▸ What the task requires:
Retype the entries, please, from their first line to the line containing "Emerson Place", exactly and only those lines, minus the pictures.

▸ Supplied data:
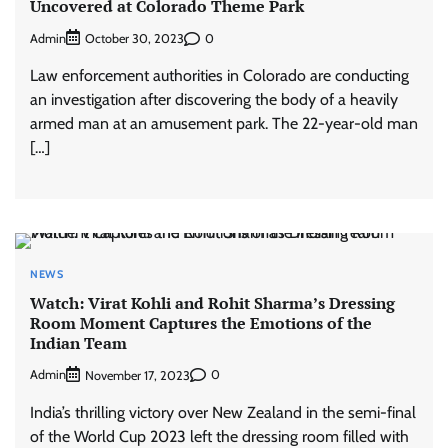
Uncovered at Colorado Theme Park
Admin
0
October 30, 2023
Law enforcement authorities in Colorado are conducting
an investigation after discovering the body of a heavily
armed man at an amusement park. The 22-year-old man
[…]
NEWS
Watch: Virat Kohli and Rohit Sharma’s Dressing
Room Moment Captures the Emotions of the
Indian Team
Admin
0
November 17, 2023
India’s thrilling victory over New Zealand in the semi-final
of the World Cup 2023 left the dressing room filled with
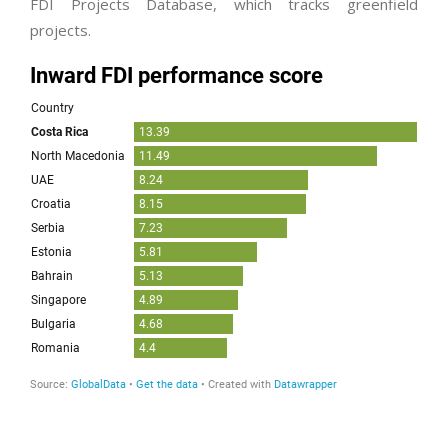
FDI Projects Database, which tracks greenfield
projects.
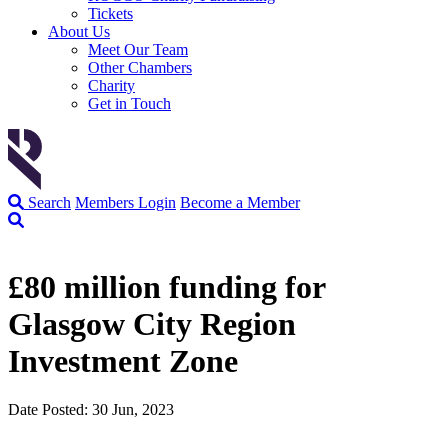
Tickets
About Us
Meet Our Team
Other Chambers
Charity
Get in Touch
Search
Members Login
Become a Member
£80 million funding for
Glasgow City Region
Investment Zone
Date Posted: 30 Jun, 2023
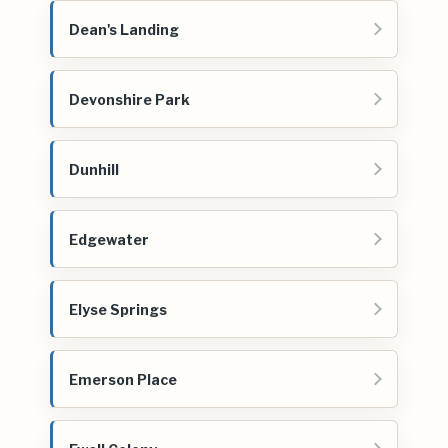
Dean's Landing
Devonshire Park
Dunhill
Edgewater
Elyse Springs
Emerson Place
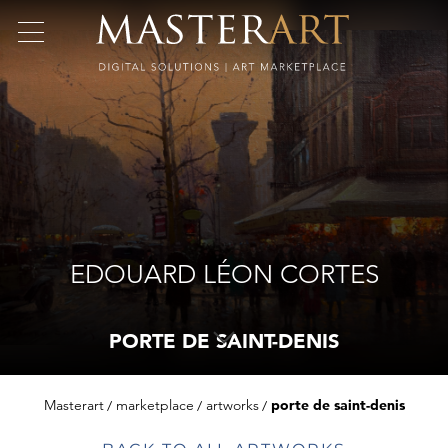
EDOUARD LÉON CORTES
PORTE DE SAINT-DENIS
Masterart
marketplace
artworks
porte de saint-denis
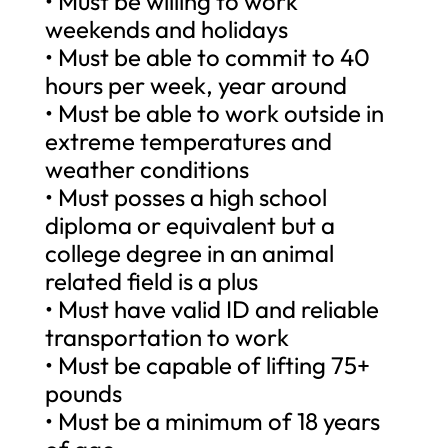
• Must be willing to work
weekends and holidays
• Must be able to commit to 40
hours per week, year around
• Must be able to work outside in
extreme temperatures and
weather conditions
• Must posses a high school
diploma or equivalent but a
college degree in an animal
related field is a plus
• Must have valid ID and reliable
transportation to work
• Must be capable of lifting 75+
pounds
• Must be a minimum of 18 years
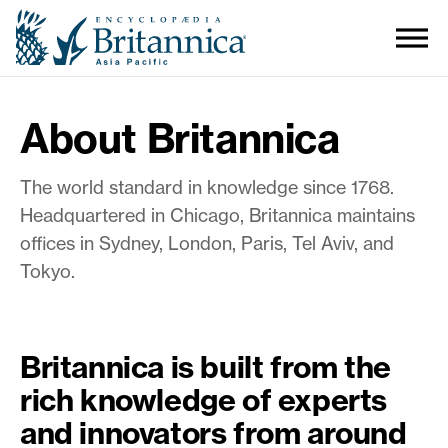
About Britannica
The world standard in knowledge since 1768.
Headquartered in Chicago, Britannica maintains
offices in Sydney, London, Paris, Tel Aviv, and
Tokyo.
Britannica is built from the
rich knowledge of experts
and innovators from around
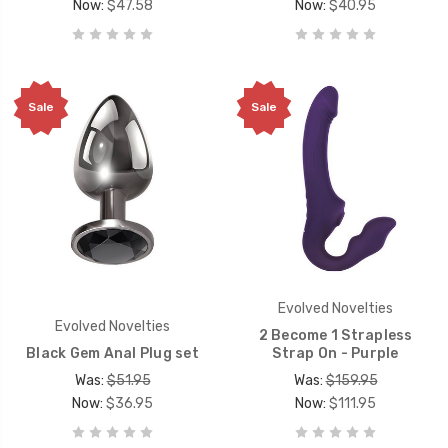
Now:
$47.58
Now:
$40.95
Sale
Sale
Evolved Novelties
Evolved Novelties
2 Become 1 Strapless
Black Gem Anal Plug set
Strap On - Purple
Was:
$51.95
Was:
$159.95
Now:
$36.95
Now:
$111.95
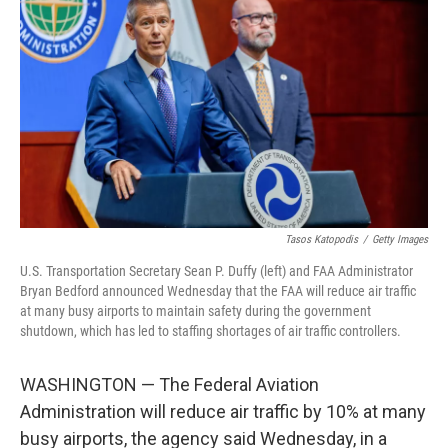
Tasos Katopodis
/
Getty Images
U.S. Transportation Secretary Sean P. Duffy (left) and FAA Administrator
Bryan Bedford announced Wednesday that the FAA will reduce air traffic
at many busy airports to maintain safety during the government
shutdown, which has led to staffing shortages of air traffic controllers.
WASHINGTON — The Federal Aviation
Administration will reduce air traffic by 10% at many
busy airports, the agency said Wednesday, in a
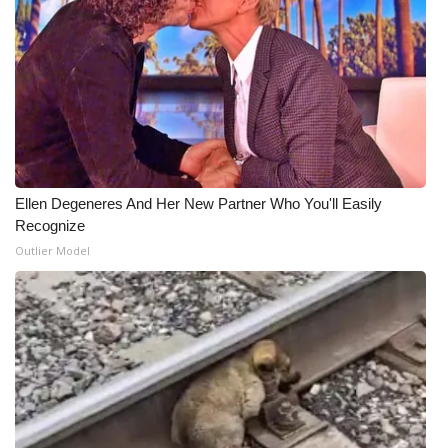
What’s On
Ion Plus
ABOUT US
FCC Applications
Ellen Degeneres And Her New Partner Who You'll Easily
Recognize
About WCBI-TV
Outlier Model
Contact Us
Employment
WCBI FCC Reports
Intern With Us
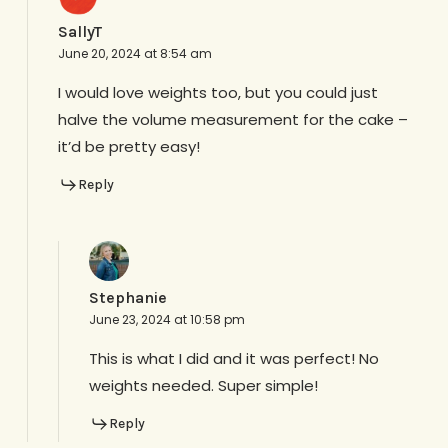
SallyT
June 20, 2024 at 8:54 am
I would love weights too, but you could just
halve the volume measurement for the cake –
it’d be pretty easy!
Reply
Stephanie
June 23, 2024 at 10:58 pm
This is what I did and it was perfect! No
weights needed. Super simple!
Reply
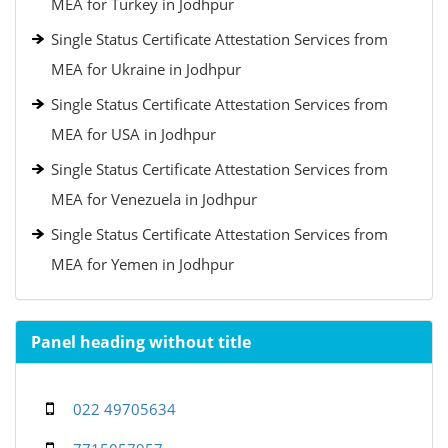
MEA for Turkey in Jodhpur
Single Status Certificate Attestation Services from
MEA for Ukraine in Jodhpur
Single Status Certificate Attestation Services from
MEA for USA in Jodhpur
Single Status Certificate Attestation Services from
MEA for Venezuela in Jodhpur
Single Status Certificate Attestation Services from
MEA for Yemen in Jodhpur
Panel heading without title
022 49705634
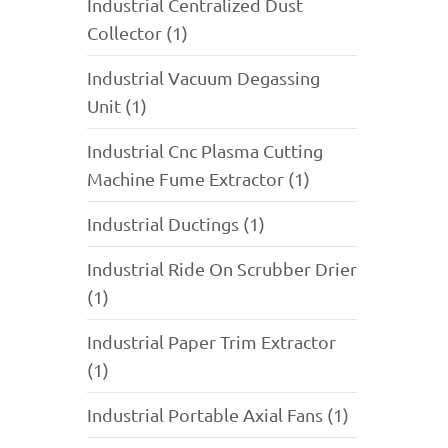
Industrial Centralized Dust
Collector (1)
Industrial Vacuum Degassing
Unit (1)
Industrial Cnc Plasma Cutting
Machine Fume Extractor (1)
Industrial Ductings (1)
Industrial Ride On Scrubber Drier
(1)
Industrial Paper Trim Extractor
(1)
Industrial Portable Axial Fans (1)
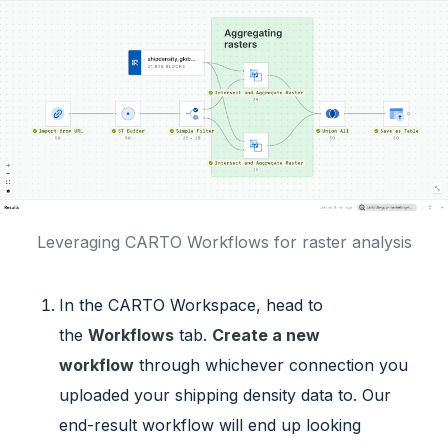
Leveraging CARTO Workflows for raster analysis
In the CARTO Workspace, head to
the
Workflows
tab.
Create a new
workflow
through whichever connection you
uploaded your shipping density data to. Our
end-result workflow will end up looking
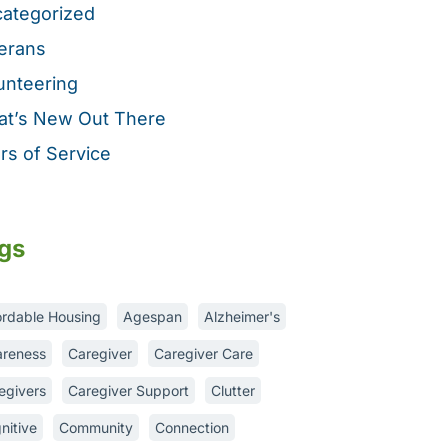
ategorized
erans
unteering
t’s New Out There
rs of Service
gs
ordable Housing
Agespan
Alzheimer's
reness
Caregiver
Caregiver Care
egivers
Caregiver Support
Clutter
nitive
Community
Connection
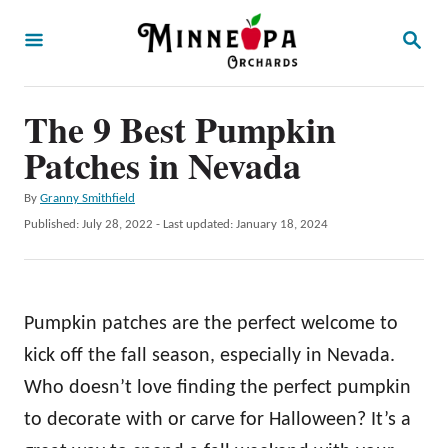
S
S
k
E
A
i
R
p
The 9 Best Pumpkin
C
H
t
Patches in Nevada
o
A
By
Granny Smithfield
C
u
P
Published: July 28, 2022
- Last updated:
January 18, 2024
o
t
o
h
s
n
o
t
t
r
e
Pumpkin patches are the perfect welcome to
d
e
o
kick off the fall season, especially in Nevada.
n
n
Who doesn’t love finding the perfect pumpkin
t
to decorate with or carve for Halloween? It’s a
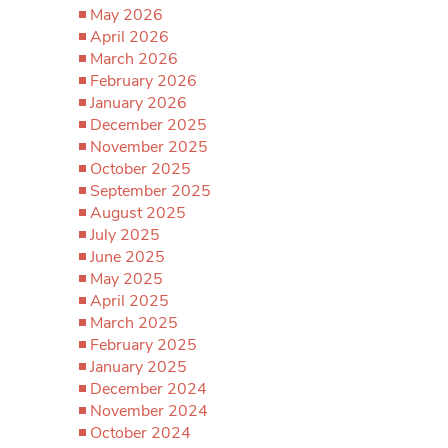
May 2026
April 2026
March 2026
February 2026
January 2026
December 2025
November 2025
October 2025
September 2025
August 2025
July 2025
June 2025
May 2025
April 2025
March 2025
February 2025
January 2025
December 2024
November 2024
October 2024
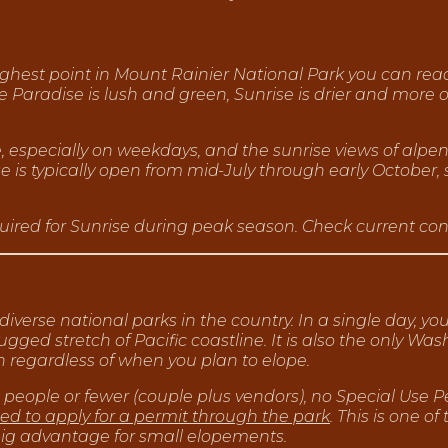
 highest point in Mount Rainier National Park you can rea
e Paradise is lush and green, Sunrise is drier and more 
e, especially on weekdays, and the sunrise views of alp
 is typically open from mid-July through early October, s
ired for Sunrise during peak season. Check current condi
 diverse national parks in the country. In a single day,
gged stretch of Pacific coastline. It is also the only Wa
n regardless of when you plan to elope.
 people or fewer (couple plus vendors), no Special Use P
eed to apply for a permit through the park
. This is one of
big advantage for small elopements.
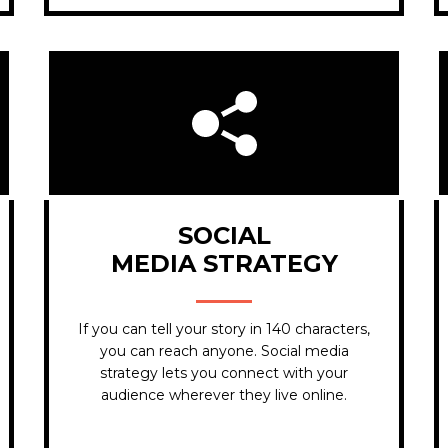
SOCIAL
MEDIA STRATEGY
If you can tell your story in 140 characters,
you can reach anyone. Social media
strategy lets you connect with your
audience wherever they live online.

▸ Exercise result:
Uncovered at Colorado Theme Park
Admin
0
October 30, 2023
Law enforcement authorities in Colorado are conducting
an investigation after discovering the body of a heavily
armed man at an amusement park. The 22-year-old man
[…]
NEWS
Watch: Virat Kohli and Rohit Sharma’s Dressing
Room Moment Captures the Emotions of the
Indian Team
Admin
0
November 17, 2023
India’s thrilling victory over New Zealand in the semi-final
of the World Cup 2023 left the dressing room filled with
FDI Projects Database, which tracks greenfield
projects.
Tickets
About Us
Meet Our Team
Other Chambers
Charity
Get in Touch
Search
Members Login
Become a Member
£80 million funding for
Glasgow City Region
Investment Zone
Date Posted: 30 Jun, 2023
Dean's Landing
Devonshire Park
Dunhill
Edgewater
Elyse Springs
Emerson Place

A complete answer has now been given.